The defendant does not allege any facts in the eighth special defense, and makes a mere conclusion of law. The plaintiff's motion to strike the eighth special defense is granted.

NINTH SPECIAL DEFENSE2

The ninth special defense states that the "[p]laintiff has failed to join certain co-obligors of [the defendant] and has, therefore, failed to join necessary and indispensable parties."

"[T]he exclusive remedy for nonjoinder of parties is by motion to strike. . . . This exclusive remedy applies to nonjoinder of indispensable parties." (Citation omitted; internal quotation marks omitted.) George v. St. Ann's Church, CT Page 10573182 Conn. 322, 325, 438 A.2d 97 (1980); W.G. Glenney, Co. v. Bianco,27 Conn. App. 199, 202, 604 A.2d 1345 (1992).

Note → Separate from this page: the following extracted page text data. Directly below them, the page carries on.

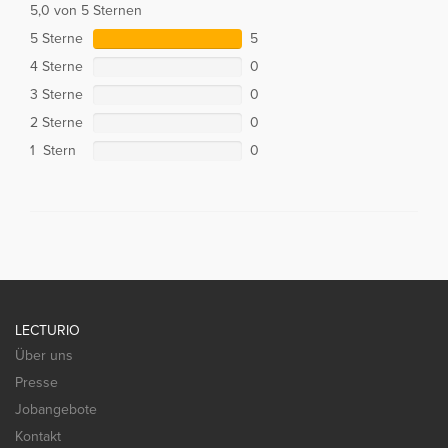
5,0 von 5 Sternen
5 Sterne
5
4 Sterne
0
3 Sterne
0
2 Sterne
0
1 Stern
0
LECTURIO
Über uns
Presse
Jobangebote
Kontakt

Since the exclusive remedy for nonjoinder of indispensable parties is by a motion to strike, nonjoinder is improperly pleaded in the present case as a special defense. The plaintiff's motion to strike the ninth special defense is granted.

COUNTERCLAIMS

"A motion to strike tests the legal sufficiency of a cause of action and may properly be used to challenge the sufficiency of a counterclaim." Fairfield Lease Corp. v. Romano's Auto Service,4 Conn. App. 495, 496, 495 A.2d 286 (1985).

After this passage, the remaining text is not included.